DESCRIPTION OF THE TASK: Read the records below and report each line in which "messagerie" occurs.

Stored items:
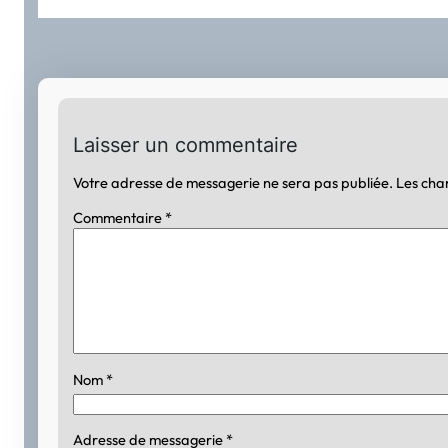
Laisser un commentaire
Votre adresse de messagerie ne sera pas publiée.
Les cha
Commentaire
*
Nom
*
Adresse de messagerie
*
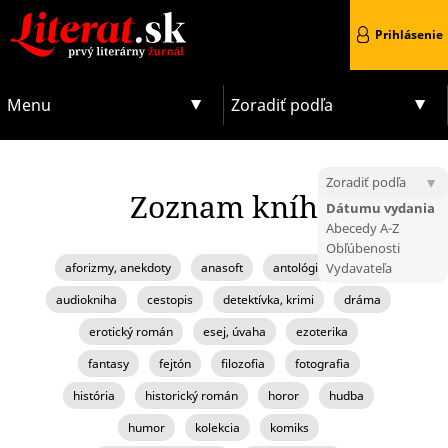
Prihlásenie
Menu
Zoradiť podľa
Zoradiť podľa
Zoznam kníh
Dátumu vydania
Abecedy A-Z
Obľúbenosti
aforizmy, anekdoty
anasoft
antológia, zborník
Vydavateľa
audiokniha
cestopis
detektívka, krimi
dráma
erotický román
esej, úvaha
ezoterika
fantasy
fejtón
filozofia
fotografia
história
historický román
horor
hudba
humor
kolekcia
komiks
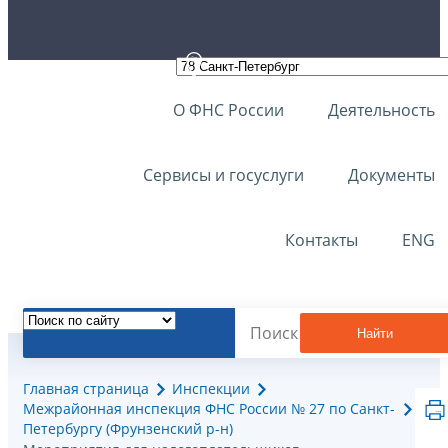
О ФНС России
Деятельность
Сервисы и госуслуги
Документы
Контакты
ENG
Найти
Главная страница
Инспекции
Межрайонная инспекция ФНС России № 27 по Санкт-
Петербургу (Фрунзенский р-н)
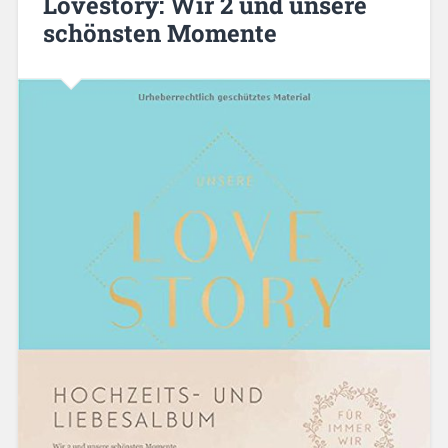
Lovestory: Wir 2 und unsere
schönsten Momente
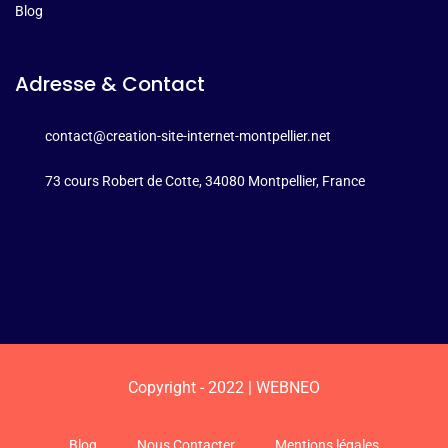
Blog
Adresse & Contact
contact@creation-site-internet-montpellier.net
73 cours Robert de Cotte, 34080 Montpellier, France
Copyright - 2022 | WEBNEO
Blog
Nous Contacter
Mentions légales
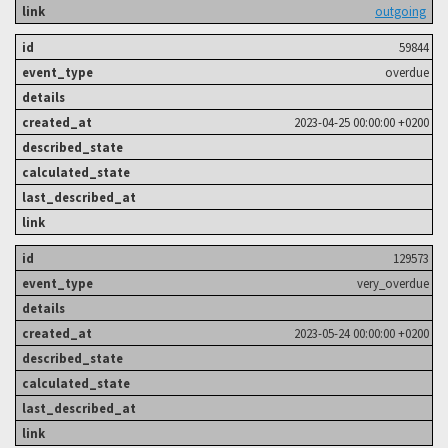
outgoing
59844
overdue
2023-04-25 00:00:00 +0200
129573
very_overdue
2023-05-24 00:00:00 +0200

ANSWER SPACE:
Votre adresse de messagerie ne sera pas publiée.
Adresse de messagerie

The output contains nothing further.